Trump’s comments came a day after he threatened to raise tariffs on China if President Xi Jinping doesn’t meet with him at the upcoming Group of 20 summit in Japan. Trump told reporters that he could impose tariffs of 25% or “much higher than 25%” on $300 billion in Chinese goods.
On Tuesday in Beijing, a Foreign Ministry official demurred. “We have noted that the U.S. publicly stated many times that it looks forward to arranging a meeting between the Chinese and U.S. presidents on the sidelines of the G-20 summit. If we have this information we will release it in due time,” spokesman Geng Shuang said.
Trump said again Tuesday that he expects to meet with Xi at the summit later this month.
The G-20 in late June is one of the last chances for Trump and Xi to head off a conflict between the world’s biggest economies that appears to be worsening by the day. Besides tit-for-tat tariff increases, the U.S. has blacklisted Huawei Technologies Co. and threatened other major Chinese tech companies, while Beijing is drawing up a list of “unreliable entities” in the U.S. that could face restrictions.
A pact Trump reached over immigration with Mexico last week encouraged him to take a harder line with China, said White House Acting Chief of Staff Mick Mulvaney. Under that deal, Trump called off planned tariffs on Mexican goods in exchange for a crackdown on undocumented immigration into the U.S.

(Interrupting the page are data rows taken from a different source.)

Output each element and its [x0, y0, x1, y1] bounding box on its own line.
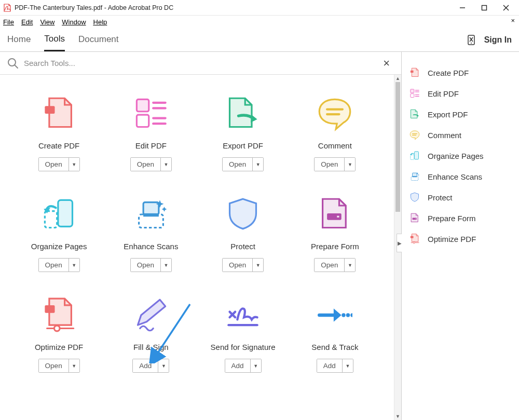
tool-label: Comment	[318, 141, 352, 150]
tool-action-label[interactable]: Open	[315, 259, 345, 272]
tool-card-create-pdf: Create PDFOpen▼	[16, 96, 102, 171]
app-icon	[3, 4, 11, 12]
tool-action-button[interactable]: Open▼	[38, 258, 80, 272]
chevron-down-icon[interactable]: ▼	[251, 359, 261, 372]
tool-card-organize-pages: Organize PagesOpen▼	[16, 196, 102, 272]
tool-action-label[interactable]: Open	[39, 158, 69, 171]
tool-action-label[interactable]: Open	[315, 158, 345, 171]
sidebar-item-create-pdf[interactable]: Create PDF	[409, 62, 512, 83]
chevron-down-icon[interactable]: ▼	[69, 158, 79, 171]
tool-card-enhance-scans: Enhance ScansOpen▼	[107, 196, 194, 272]
menu-view[interactable]: View	[40, 18, 54, 26]
tool-action-label[interactable]: Open	[39, 259, 69, 272]
tool-action-button[interactable]: Open▼	[314, 258, 356, 272]
tool-card-fill-sign: Fill & SignAdd▼	[107, 297, 194, 373]
menu-file[interactable]: File	[3, 18, 14, 26]
tools-sidebar: Create PDFEdit PDFExport PDFCommentOrgan…	[402, 52, 519, 420]
tool-action-label[interactable]: Open	[223, 158, 253, 171]
tool-card-edit-pdf: Edit PDFOpen▼	[107, 96, 194, 171]
chevron-down-icon[interactable]: ▼	[343, 359, 353, 372]
main-panel: × Create PDFOpen▼Edit PDFOpen▼Export PDF…	[0, 52, 402, 420]
prepare-form-icon	[317, 196, 353, 233]
sidebar-item-label: Enhance Scans	[428, 172, 482, 181]
sidebar-item-label: Comment	[428, 131, 461, 140]
tool-label: Enhance Scans	[124, 242, 178, 251]
edit-pdf-icon	[133, 96, 169, 132]
chevron-down-icon[interactable]: ▼	[253, 259, 263, 272]
sidebar-item-export-pdf[interactable]: Export PDF	[409, 104, 512, 125]
chevron-down-icon[interactable]: ▼	[158, 359, 169, 372]
tool-action-button[interactable]: Open▼	[38, 157, 80, 171]
sidebar-item-prepare-form[interactable]: Prepare Form	[409, 208, 512, 228]
menu-window[interactable]: Window	[62, 18, 86, 26]
tool-action-label[interactable]: Open	[223, 259, 253, 272]
window-controls	[453, 1, 516, 15]
maximize-button[interactable]	[474, 1, 494, 15]
tool-card-export-pdf: Export PDFOpen▼	[200, 96, 286, 171]
svg-rect-31	[482, 5, 487, 10]
tool-action-label[interactable]: Open	[39, 359, 69, 372]
search-close-icon[interactable]: ×	[379, 57, 394, 70]
tool-action-button[interactable]: Open▼	[222, 258, 264, 272]
tool-action-label[interactable]: Add	[133, 359, 158, 372]
menu-edit[interactable]: Edit	[21, 18, 33, 26]
tool-action-button[interactable]: Open▼	[130, 157, 172, 171]
tool-label: Fill & Sign	[133, 343, 169, 351]
tool-label: Protect	[230, 242, 255, 251]
tool-action-label[interactable]: Add	[317, 359, 343, 372]
sidebar-item-comment[interactable]: Comment	[409, 125, 512, 145]
tool-card-optimize-pdf: Optimize PDFOpen▼	[16, 297, 102, 373]
search-input[interactable]	[24, 59, 379, 67]
sidebar-item-organize-pages[interactable]: Organize Pages	[409, 145, 512, 166]
close-button[interactable]	[496, 1, 516, 15]
tool-action-button[interactable]: Open▼	[222, 157, 264, 171]
scroll-thumb[interactable]	[395, 82, 400, 212]
tool-action-button[interactable]: Add▼	[132, 359, 169, 373]
minimize-button[interactable]	[453, 1, 472, 15]
title-bar: PDF-The Canterbury Tales.pdf - Adobe Acr…	[0, 0, 519, 16]
enhance-scans-icon	[133, 196, 169, 233]
tool-label: Prepare Form	[311, 242, 359, 251]
scroll-up-icon[interactable]: ▲	[394, 75, 401, 82]
chevron-down-icon[interactable]: ▼	[69, 259, 79, 272]
organize-pages-icon	[41, 196, 77, 233]
menu-help[interactable]: Help	[93, 18, 107, 26]
export-pdf-icon	[409, 109, 420, 120]
sidebar-item-protect[interactable]: Protect	[409, 187, 512, 208]
chevron-down-icon[interactable]: ▼	[345, 158, 355, 171]
tool-label: Create PDF	[38, 141, 79, 150]
tool-action-button[interactable]: Open▼	[130, 258, 172, 272]
search-icon	[7, 58, 19, 69]
sidebar-item-enhance-scans[interactable]: Enhance Scans	[409, 166, 512, 187]
tool-action-button[interactable]: Add▼	[317, 359, 353, 373]
sign-in-link[interactable]: Sign In	[484, 35, 512, 45]
sidebar-item-optimize-pdf[interactable]: Optimize PDF	[409, 228, 512, 249]
tab-tools[interactable]: Tools	[44, 29, 65, 51]
comment-icon	[317, 96, 353, 132]
tool-action-button[interactable]: Open▼	[314, 157, 356, 171]
sidebar-item-label: Create PDF	[428, 69, 469, 77]
sidebar-item-edit-pdf[interactable]: Edit PDF	[409, 83, 512, 104]
tool-card-comment: CommentOpen▼	[292, 96, 378, 171]
chevron-down-icon[interactable]: ▼	[345, 259, 355, 272]
tools-grid: Create PDFOpen▼Edit PDFOpen▼Export PDFOp…	[0, 75, 394, 420]
tool-label: Edit PDF	[135, 141, 167, 150]
tool-action-label[interactable]: Open	[131, 259, 161, 272]
tool-action-button[interactable]: Open▼	[38, 359, 80, 373]
tab-document[interactable]: Document	[78, 29, 118, 50]
menubar-close-icon[interactable]: ×	[511, 17, 515, 24]
scroll-down-icon[interactable]: ▼	[394, 413, 401, 420]
tool-label: Optimize PDF	[35, 343, 83, 351]
tool-card-send-signature: Send for SignatureAdd▼	[200, 297, 286, 373]
mobile-link-icon[interactable]	[467, 35, 476, 45]
side-panel-toggle[interactable]: ▶	[397, 234, 402, 252]
enhance-scans-icon	[409, 171, 420, 182]
chevron-down-icon[interactable]: ▼	[69, 359, 79, 372]
chevron-down-icon[interactable]: ▼	[253, 158, 263, 171]
tool-action-label[interactable]: Add	[225, 359, 251, 372]
tab-home[interactable]: Home	[7, 29, 31, 50]
chevron-down-icon[interactable]: ▼	[161, 158, 171, 171]
tool-action-button[interactable]: Add▼	[225, 359, 262, 373]
tool-action-label[interactable]: Open	[131, 158, 161, 171]
chevron-down-icon[interactable]: ▼	[161, 259, 171, 272]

“It probably emboldens him to take a tougher stance, but that shouldn’t surprise anybody,” Mulvaney said Tuesday at the Peter G. Peterson Foundation’s Fiscal Summit in Washington. “What did the president do when it came to Mexico? He tried to figure out a way to get our interests aligned.”
Later Tuesday at an event hosted by the Wall Street Journal, Mulvaney said that he expected Trump and Xi to meet at the G-20, but that he didn’t expect the leaders to reach a final accord.
“I do not see the president’s meeting as a deal closer,” Mulvaney said, adding that it’s an opportunity to get talks “hard-wired again.”
The brinkmanship with China puts Xi—the country’s strongest leader in decades—in perhaps the toughest spot of his six-year presidency. If Xi caves to Trump’s threats, he risks looking weak at home. If he declines the G20 meeting, he must accept the economic costs that come with Trump possibly extending the trade conflict through the 2020 presidential elections.
The arguments for Xi to meet Trump mostly revolve around the need to prevent greater economic damage. China’s imports tumbled in May, underscoring domestic economic weakness that could hurt global growth. For China, 25% tariffs could result in a drag of nearly 1% on growth by 2021 if they remain in place, according to Bloomberg Economics.
Xi, however, also has reasons to avoid a meeting with Trump. China has repeatedly said it won’t be bullied or pressured into negotiating, and Xi could look as if he’s giving Trump a win by meeting him after an explicit threat.
Since talks collapsed, China’s state media has ramped up nationalist rhetoric. The Communist Party’s flagship People’s Daily newspaper ran a commentary last month saying China will never make decisions that “give up power and humiliate the country,” a phrase used in school textbooks to describe the treaties China signed mostly in the 19th century.